Thinking Outside the Box

Following a visit to the dementia village in the Netherlands, Roberts experienced a “lightbulb” moment while visiting an existing mall.

“The malls in America have similar design aspects to the dementia villages including open walking areas and opportunities for inside and outside transitions,” Roberts said. “Many malls are closing in the U.S. due to online shopping and other factors. Repurposing the infrastructure of these spaces for the village model makes sense on many levels.”

Students have helped Roberts bring this new idea to life by designing an 800,000-square foot case study of a dementia village within the walls of a closed mall. Roberts traveled to Washington, D.C., to share this idea with lawmakers and has been interviewed by “The New York Times” and National Public Radio on the conceptual model.

Her hope is to bring attention to the possibilities of thinking outside the box at the federal and local levels.
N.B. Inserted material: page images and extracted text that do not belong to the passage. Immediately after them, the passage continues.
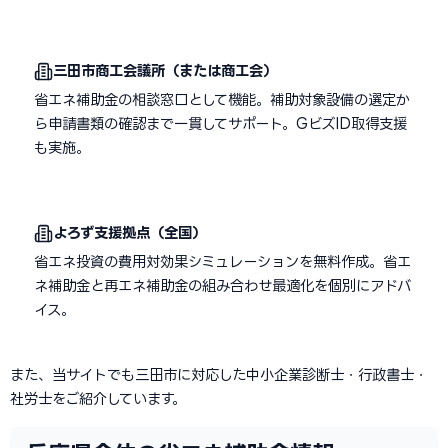
三田市商工会議所（または商工会）
省エネ補助金の相談窓口として機能。補助対象設備の選定か
ら申請書類の確認まで一貫してサポート。GビズID取得支援
も実施。
よろず支援拠点（全国）
省エネ投資の費用対効果シミュレーションを無料作成。省エ
ネ補助金と再エネ補助金の組み合わせ最適化を個別にアドバ
イス。
また、当サイトでも三田市に対応した中小企業診断士・行政書士・
社労士をご紹介しています。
Drs. Emily Roberts and Alex Bishop test out new caregiving technology.In addition to her work on new models of care, Roberts recently co-edited a book on the future of long-term care and is working on assistive technology and robotics for dementia home care. She and Dr. Alex Bishop, OSU Human Development and Family Science professor, are currently working on testing for remote caregiving technology with a newly purchased TEMI robot in her Human Environmental Factors Lab.

Looking ahead, Roberts continues to work on her projects while educating students and the public about aging.

“Aging is part of the human experience,” Roberts said. “We are all on that journey because we are all aging throughout our lifespan — whether you are college-aged, middle- aged or an older adult. As designers and human scientists, it is our ethical role to work toward new paradigms of understanding for an aging population, both now and in the future.”